**Required work**.
In the records below, find each line containing the word "teismas" and copy it.

**Given information**.
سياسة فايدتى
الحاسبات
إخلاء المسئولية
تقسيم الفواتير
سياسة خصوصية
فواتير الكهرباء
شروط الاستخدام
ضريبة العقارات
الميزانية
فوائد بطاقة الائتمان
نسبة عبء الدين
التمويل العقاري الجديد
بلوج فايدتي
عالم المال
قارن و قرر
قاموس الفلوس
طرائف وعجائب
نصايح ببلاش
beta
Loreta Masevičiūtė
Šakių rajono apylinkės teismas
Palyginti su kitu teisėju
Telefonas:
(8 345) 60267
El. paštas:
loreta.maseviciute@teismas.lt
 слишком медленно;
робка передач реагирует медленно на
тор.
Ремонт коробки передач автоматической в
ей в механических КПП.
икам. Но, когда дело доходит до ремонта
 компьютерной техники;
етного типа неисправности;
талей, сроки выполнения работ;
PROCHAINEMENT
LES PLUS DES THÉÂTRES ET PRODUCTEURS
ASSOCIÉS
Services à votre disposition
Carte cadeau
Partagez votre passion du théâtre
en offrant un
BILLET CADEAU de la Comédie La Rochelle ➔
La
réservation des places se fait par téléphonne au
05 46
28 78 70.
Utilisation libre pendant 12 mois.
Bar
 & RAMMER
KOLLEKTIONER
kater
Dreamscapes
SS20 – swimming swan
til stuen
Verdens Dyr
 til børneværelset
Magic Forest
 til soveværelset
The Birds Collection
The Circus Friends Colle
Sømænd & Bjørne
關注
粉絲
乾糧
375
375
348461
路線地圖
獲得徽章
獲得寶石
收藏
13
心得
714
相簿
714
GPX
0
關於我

* * *

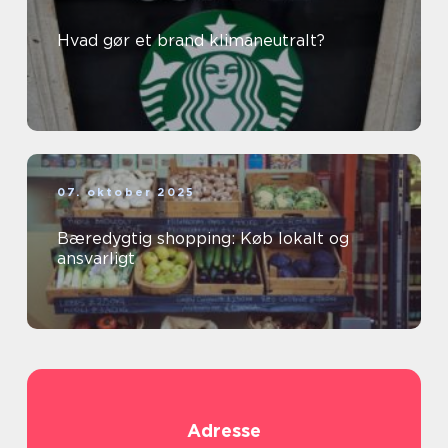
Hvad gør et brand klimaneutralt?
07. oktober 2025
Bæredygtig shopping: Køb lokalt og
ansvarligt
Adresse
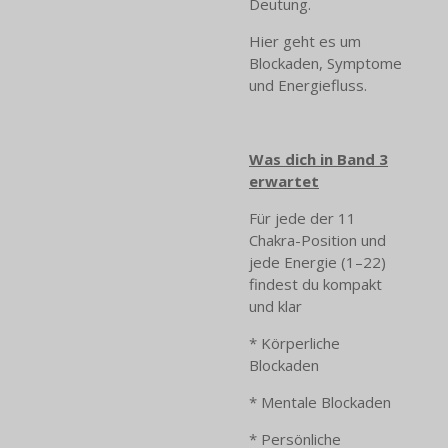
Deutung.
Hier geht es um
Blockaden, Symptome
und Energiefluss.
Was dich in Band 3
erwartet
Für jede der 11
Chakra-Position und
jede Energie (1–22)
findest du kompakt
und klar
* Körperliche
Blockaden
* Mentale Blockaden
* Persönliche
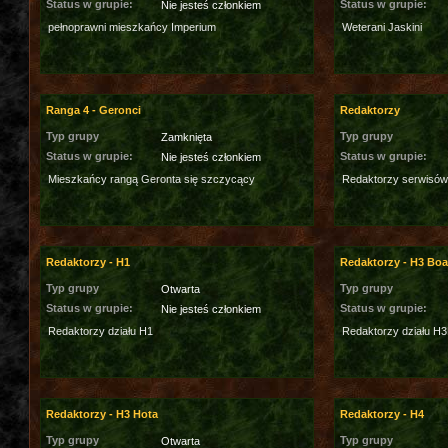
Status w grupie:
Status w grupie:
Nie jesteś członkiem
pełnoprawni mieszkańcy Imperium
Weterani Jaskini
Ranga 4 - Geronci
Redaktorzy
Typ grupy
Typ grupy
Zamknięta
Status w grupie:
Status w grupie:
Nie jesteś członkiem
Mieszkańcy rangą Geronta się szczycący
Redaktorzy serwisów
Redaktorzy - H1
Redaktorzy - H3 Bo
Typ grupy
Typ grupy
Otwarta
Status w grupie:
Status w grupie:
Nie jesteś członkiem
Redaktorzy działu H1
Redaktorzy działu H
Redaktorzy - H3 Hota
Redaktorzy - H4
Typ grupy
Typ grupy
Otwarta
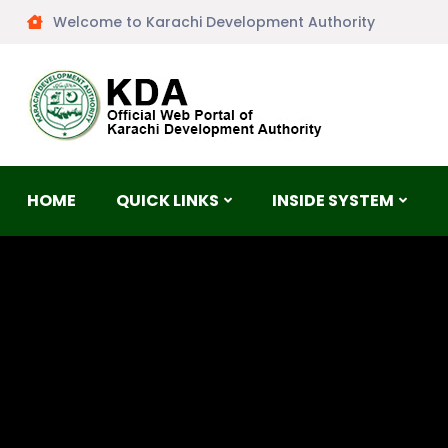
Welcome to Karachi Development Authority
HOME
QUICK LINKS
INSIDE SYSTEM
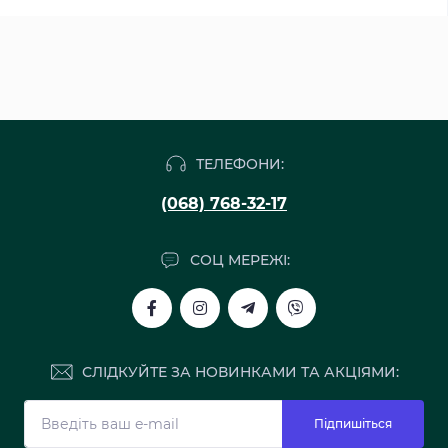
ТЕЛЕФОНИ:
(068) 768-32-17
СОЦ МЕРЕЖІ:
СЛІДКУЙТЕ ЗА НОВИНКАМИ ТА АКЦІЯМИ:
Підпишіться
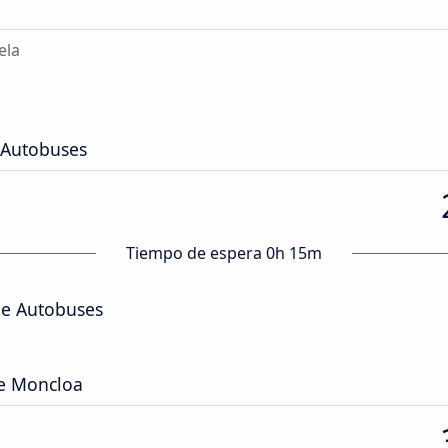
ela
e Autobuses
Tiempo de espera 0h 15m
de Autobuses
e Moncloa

**Written solution**.
Šakių rajono apylinkės teismas
loreta.maseviciute@teismas.lt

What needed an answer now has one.